Supplied entries
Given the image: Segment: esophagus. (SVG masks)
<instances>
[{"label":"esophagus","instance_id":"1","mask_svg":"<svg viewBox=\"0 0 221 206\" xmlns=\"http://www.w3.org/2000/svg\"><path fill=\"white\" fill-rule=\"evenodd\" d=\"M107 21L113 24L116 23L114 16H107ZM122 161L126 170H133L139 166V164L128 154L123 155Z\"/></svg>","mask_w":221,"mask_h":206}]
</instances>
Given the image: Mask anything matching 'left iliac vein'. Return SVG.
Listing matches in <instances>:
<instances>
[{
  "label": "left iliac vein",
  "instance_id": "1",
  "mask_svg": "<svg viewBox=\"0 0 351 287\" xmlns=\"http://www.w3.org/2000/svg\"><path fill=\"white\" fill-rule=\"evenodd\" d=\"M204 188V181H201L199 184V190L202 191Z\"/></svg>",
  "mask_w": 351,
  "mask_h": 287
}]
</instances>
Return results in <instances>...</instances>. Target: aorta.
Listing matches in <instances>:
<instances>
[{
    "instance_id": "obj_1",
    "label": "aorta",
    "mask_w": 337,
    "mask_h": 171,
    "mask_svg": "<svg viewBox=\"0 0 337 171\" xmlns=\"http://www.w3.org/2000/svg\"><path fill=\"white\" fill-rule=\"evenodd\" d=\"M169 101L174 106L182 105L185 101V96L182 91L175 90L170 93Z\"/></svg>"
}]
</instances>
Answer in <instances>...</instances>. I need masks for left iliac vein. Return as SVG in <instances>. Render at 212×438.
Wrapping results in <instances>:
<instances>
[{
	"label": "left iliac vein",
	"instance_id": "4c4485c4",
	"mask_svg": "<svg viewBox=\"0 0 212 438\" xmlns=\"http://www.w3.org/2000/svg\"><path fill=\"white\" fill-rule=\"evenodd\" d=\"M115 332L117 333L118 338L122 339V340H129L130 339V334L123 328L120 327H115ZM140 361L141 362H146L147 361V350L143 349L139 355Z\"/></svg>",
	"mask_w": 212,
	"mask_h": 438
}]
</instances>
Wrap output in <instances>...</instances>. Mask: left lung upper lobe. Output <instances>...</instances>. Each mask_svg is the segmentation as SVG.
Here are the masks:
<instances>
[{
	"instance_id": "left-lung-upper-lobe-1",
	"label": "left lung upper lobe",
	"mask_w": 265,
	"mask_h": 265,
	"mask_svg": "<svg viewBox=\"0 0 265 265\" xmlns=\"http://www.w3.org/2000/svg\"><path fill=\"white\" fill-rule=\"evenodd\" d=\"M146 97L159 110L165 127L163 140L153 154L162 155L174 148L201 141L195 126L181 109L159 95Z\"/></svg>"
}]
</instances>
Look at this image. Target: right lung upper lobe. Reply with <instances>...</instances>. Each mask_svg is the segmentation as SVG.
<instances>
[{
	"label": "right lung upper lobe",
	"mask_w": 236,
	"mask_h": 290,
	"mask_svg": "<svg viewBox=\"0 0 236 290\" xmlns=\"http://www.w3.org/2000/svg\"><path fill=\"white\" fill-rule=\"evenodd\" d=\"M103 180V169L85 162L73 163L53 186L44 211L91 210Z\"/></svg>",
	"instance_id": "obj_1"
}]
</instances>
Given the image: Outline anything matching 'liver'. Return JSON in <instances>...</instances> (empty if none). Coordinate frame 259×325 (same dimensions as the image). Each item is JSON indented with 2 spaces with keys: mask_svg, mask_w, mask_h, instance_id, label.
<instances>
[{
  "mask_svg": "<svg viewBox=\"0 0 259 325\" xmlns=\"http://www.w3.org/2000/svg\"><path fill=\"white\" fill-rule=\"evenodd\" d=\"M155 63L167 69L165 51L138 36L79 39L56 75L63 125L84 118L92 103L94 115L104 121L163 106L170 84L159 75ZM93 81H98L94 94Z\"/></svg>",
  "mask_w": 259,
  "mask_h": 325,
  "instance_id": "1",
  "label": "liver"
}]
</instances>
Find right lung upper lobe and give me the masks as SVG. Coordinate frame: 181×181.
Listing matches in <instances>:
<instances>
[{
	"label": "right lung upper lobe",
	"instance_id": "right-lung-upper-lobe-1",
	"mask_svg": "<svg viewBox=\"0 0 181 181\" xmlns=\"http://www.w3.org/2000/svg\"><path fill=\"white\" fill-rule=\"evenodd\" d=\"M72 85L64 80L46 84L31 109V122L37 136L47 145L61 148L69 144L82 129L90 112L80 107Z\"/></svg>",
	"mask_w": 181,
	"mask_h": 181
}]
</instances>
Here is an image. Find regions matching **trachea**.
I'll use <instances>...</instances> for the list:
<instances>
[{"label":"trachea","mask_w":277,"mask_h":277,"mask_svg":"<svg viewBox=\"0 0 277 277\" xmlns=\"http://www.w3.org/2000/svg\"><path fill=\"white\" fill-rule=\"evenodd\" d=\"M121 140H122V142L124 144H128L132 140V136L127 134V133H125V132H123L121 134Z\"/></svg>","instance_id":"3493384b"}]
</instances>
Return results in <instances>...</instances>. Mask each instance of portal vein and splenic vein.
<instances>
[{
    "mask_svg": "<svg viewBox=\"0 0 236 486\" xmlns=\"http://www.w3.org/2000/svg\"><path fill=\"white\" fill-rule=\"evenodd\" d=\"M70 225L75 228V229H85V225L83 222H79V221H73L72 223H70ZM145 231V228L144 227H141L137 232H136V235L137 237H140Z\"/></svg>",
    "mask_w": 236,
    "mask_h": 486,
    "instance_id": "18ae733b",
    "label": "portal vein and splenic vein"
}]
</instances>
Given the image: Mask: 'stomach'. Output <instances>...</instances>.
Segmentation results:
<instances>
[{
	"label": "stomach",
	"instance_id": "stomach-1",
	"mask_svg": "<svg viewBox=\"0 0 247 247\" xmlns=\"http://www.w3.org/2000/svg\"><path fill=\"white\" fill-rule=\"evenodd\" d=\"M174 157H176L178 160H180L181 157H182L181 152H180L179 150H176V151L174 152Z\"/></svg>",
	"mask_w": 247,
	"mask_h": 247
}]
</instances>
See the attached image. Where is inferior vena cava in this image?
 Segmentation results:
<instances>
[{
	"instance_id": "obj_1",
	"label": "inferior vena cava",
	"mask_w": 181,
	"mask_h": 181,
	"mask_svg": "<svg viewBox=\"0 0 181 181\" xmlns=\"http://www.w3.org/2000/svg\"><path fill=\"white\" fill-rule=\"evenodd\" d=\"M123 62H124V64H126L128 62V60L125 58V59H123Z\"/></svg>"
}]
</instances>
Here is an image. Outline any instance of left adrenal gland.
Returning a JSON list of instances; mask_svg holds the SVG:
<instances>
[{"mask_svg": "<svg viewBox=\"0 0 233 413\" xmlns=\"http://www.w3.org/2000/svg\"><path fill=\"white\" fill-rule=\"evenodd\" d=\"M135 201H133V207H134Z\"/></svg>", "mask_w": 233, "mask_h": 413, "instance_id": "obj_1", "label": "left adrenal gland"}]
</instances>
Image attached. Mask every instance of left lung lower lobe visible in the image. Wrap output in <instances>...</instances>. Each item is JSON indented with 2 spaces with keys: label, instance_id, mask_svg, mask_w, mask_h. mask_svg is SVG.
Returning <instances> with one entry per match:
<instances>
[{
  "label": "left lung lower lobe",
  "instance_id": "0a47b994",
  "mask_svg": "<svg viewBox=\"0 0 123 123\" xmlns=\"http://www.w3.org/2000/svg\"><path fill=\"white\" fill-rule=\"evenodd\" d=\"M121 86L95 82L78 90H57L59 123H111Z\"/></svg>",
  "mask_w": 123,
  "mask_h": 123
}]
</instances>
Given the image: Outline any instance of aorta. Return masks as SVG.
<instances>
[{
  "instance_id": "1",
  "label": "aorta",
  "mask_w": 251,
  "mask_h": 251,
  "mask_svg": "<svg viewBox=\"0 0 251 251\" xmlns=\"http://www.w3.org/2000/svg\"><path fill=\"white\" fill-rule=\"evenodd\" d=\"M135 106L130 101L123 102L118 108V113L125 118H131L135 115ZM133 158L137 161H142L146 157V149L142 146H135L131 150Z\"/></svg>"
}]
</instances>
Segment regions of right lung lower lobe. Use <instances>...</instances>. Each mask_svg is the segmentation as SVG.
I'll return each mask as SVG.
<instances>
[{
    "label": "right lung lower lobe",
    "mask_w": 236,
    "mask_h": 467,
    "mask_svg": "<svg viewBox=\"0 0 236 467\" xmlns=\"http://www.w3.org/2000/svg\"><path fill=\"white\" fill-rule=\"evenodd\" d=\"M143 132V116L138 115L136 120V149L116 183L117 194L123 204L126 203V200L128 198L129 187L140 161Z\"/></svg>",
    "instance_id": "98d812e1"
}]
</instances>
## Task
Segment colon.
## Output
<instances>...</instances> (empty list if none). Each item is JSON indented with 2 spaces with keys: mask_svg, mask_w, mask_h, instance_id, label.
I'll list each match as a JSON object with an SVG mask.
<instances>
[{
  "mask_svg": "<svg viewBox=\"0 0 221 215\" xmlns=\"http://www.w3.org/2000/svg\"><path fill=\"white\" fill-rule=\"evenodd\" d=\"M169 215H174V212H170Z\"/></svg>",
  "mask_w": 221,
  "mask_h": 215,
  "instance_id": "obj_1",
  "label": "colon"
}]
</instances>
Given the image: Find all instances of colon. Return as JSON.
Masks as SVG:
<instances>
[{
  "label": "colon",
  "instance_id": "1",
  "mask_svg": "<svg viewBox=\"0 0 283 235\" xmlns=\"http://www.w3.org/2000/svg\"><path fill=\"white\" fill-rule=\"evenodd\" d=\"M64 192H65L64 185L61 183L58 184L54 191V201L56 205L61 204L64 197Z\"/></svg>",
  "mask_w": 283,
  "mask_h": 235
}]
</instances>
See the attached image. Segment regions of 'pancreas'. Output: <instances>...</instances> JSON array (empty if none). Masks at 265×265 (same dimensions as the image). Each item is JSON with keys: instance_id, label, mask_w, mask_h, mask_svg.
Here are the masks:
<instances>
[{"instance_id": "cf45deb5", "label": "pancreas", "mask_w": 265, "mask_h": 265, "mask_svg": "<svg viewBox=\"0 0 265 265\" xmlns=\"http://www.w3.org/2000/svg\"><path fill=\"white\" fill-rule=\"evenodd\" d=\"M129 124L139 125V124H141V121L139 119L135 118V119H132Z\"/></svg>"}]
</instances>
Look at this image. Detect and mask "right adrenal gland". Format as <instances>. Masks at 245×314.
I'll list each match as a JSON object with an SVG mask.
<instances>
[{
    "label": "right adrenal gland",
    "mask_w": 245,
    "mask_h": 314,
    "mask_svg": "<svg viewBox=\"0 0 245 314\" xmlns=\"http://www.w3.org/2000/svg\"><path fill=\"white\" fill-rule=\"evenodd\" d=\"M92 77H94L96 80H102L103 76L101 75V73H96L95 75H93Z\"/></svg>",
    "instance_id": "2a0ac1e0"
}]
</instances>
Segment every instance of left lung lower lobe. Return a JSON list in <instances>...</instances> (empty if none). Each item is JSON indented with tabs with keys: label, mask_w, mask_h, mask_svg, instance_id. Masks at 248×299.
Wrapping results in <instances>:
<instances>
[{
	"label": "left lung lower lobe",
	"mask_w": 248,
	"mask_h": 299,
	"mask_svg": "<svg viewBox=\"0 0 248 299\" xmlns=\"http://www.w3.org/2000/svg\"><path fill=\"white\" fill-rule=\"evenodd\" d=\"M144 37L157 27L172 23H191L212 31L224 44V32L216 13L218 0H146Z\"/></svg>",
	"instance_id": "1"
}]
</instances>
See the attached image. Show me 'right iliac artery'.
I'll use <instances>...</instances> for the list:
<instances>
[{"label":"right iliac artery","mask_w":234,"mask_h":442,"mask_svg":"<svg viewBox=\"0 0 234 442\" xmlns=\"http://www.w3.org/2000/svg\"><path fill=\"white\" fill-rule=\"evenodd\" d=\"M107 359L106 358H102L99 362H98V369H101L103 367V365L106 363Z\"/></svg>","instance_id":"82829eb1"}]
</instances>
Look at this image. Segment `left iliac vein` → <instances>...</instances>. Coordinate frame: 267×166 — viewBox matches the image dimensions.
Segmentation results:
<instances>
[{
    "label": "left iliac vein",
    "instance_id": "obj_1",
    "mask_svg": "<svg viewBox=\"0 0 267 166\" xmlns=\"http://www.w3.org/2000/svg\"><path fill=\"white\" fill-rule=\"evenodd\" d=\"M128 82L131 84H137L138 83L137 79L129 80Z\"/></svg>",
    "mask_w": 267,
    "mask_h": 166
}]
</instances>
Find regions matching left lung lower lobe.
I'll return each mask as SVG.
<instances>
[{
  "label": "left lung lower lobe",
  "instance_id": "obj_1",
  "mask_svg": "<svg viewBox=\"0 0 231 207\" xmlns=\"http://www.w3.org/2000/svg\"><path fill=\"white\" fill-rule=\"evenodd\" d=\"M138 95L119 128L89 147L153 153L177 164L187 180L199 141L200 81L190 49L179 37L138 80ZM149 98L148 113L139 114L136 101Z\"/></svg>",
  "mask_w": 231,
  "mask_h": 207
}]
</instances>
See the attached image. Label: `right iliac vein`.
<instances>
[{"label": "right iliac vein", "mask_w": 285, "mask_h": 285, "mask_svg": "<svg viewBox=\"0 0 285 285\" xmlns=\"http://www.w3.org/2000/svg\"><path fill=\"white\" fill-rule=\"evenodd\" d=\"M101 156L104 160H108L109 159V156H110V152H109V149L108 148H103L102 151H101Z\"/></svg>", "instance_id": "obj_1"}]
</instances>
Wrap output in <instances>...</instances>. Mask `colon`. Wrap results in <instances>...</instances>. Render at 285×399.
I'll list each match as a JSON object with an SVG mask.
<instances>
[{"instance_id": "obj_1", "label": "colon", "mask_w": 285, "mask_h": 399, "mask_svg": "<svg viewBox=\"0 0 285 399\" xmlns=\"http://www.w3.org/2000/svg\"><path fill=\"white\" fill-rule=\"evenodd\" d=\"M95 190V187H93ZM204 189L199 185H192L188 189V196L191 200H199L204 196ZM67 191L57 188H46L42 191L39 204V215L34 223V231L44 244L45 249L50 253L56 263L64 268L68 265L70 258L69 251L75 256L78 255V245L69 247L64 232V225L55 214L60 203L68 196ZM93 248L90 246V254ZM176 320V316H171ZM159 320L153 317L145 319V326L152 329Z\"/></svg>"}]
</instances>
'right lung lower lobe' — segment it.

What is required
Word for word, restate only the lines from the one containing "Render at 285×399." through the last line of the entries, with both ends kept.

Written response
Wrap output in <instances>...</instances>. Mask `colon`. Wrap results in <instances>...</instances>. Render at 285×399.
I'll list each match as a JSON object with an SVG mask.
<instances>
[{"instance_id": "obj_1", "label": "colon", "mask_w": 285, "mask_h": 399, "mask_svg": "<svg viewBox=\"0 0 285 399\" xmlns=\"http://www.w3.org/2000/svg\"><path fill=\"white\" fill-rule=\"evenodd\" d=\"M95 190V187H93ZM204 189L199 185H192L188 189V196L191 200H199L204 196ZM67 191L57 188H46L42 191L39 204V215L34 223V231L44 244L45 249L50 253L56 263L64 268L68 265L70 258L69 251L75 256L78 255V245L69 247L64 232V225L55 214L60 203L68 196ZM93 248L90 246V254ZM176 320V316H171ZM159 320L153 317L145 319V326L152 329Z\"/></svg>"}]
</instances>
'right lung lower lobe' — segment it.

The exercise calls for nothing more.